In the present study, UV radiation emitted from the lamp without a bandpass filter induced a significant number of CPD-positive keratinocytes at 50, 150 and 300 mJ/cm2 in the dorsal skin of mice (Fig 2A and 2B). Mouse epidermis generally comprises only three cell layers and the thickness is <25 μm, whereas human epidermis commonly constitutes 6–10 cell layers with a thickness of more than 50 μm [25]. Although the structure of the epidermis differs between humans and mice, unfiltered 222-nm UVC induced CPD-positive cells in the basal layer of the epidermis of mice as shown in the epidermis of humans (Fig 2A).
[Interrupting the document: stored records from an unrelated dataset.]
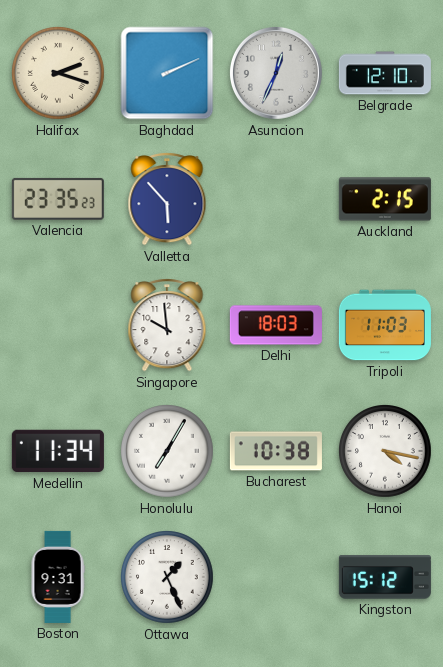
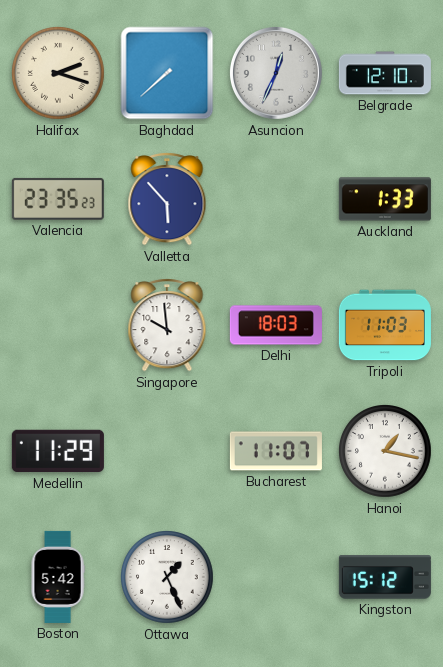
Baghdad: 2:11 -> 7:38
Auckland: 2:15 -> 1:33
Medellin: 11:34 -> 11:29
Honolulu: 7:05 -> none
Bucharest: 10:38 -> 11:07
Hanoi: 4:17 -> 1:17
Boston: 9:31 -> 5:42
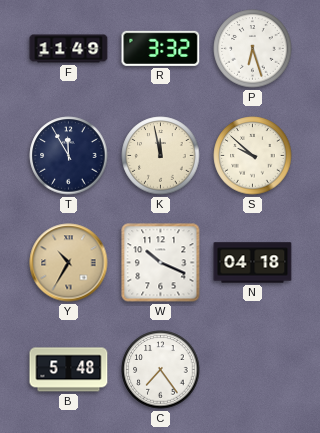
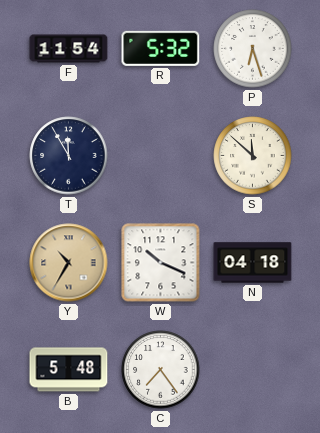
F: 11:49 -> 11:54
R: 3:32 -> 5:32
K: 11:58 -> none
S: 9:52 -> 11:52
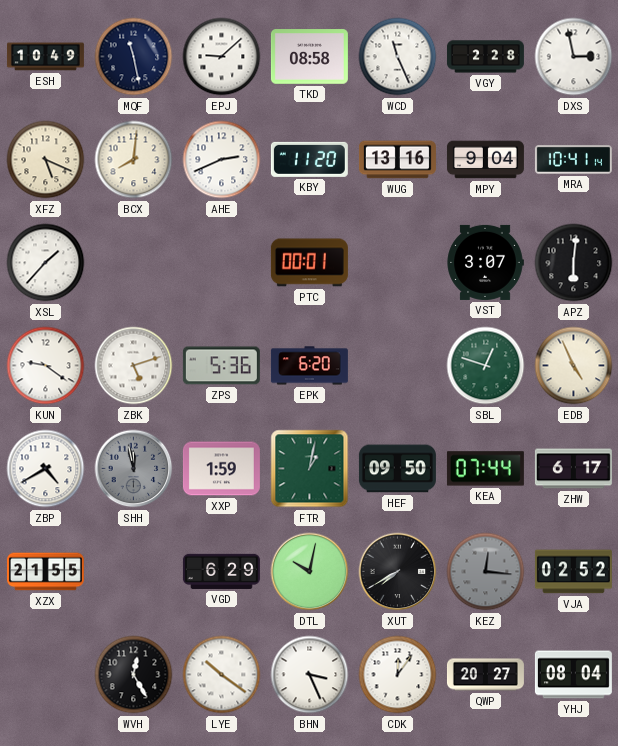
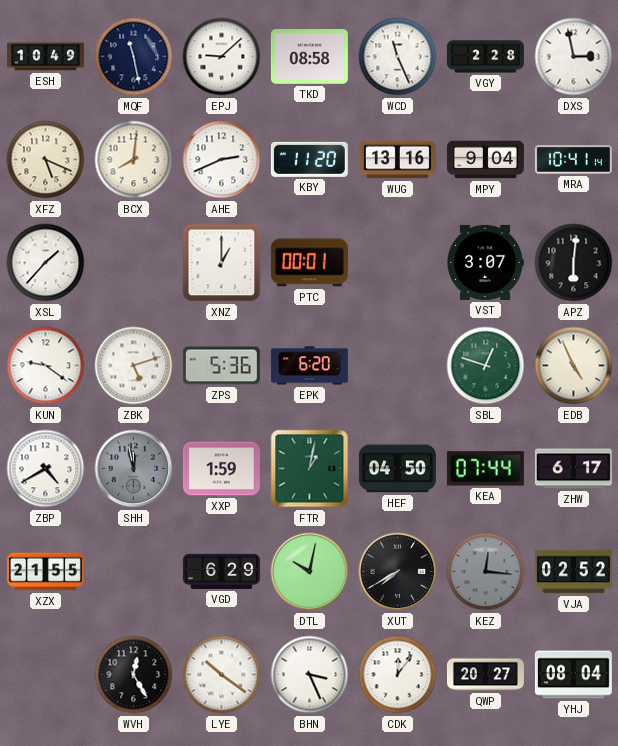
XNZ: none -> 1:00
HEF: 09:50 -> 04:50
It is known that UVC emitted from a KrCl excimer lamp contains 83% of 200~230-nm UVC with the peak emission wavelength at 222 nm. In addition to this range of wavelengths, the lamp spectrum contains 10% of longer-wavelength 230~280-nm UVC, 3% of UVB and 4% of UVA [15]. It has been reported that UVC radiation emitted by an unfiltered KrCl lamp penetrates to the stratum corneum and causes DNA damage in keratinocytes in human skin and a 3D human skin model [13, 16]. In the present study, the bandpass filter reduced 230-280-nm UVC and UVB as shown in Fig 1, while the UV radiation emitted by the KrCl lamp without a bandpass filter, which includes UVC and UVB, elicited a harmful effect in mice.

Increasing evidence has suggested the effectiveness of irradiation with 222-nm UVC for inactivation of airborne viruses and inhibition of airborne and surface-mediated transmission in public locations. However, further studies including animal experiments would be necessary for appropriate use of 222-nm UVC radiation. The present results of mouse experiments suggested that the bandpass filter with a KrCl excimer lamp serves a critical role in reducing the effect of harmful wavelengths on keratinocytes and in increasing the safety of irradiation with 222-nm UVC.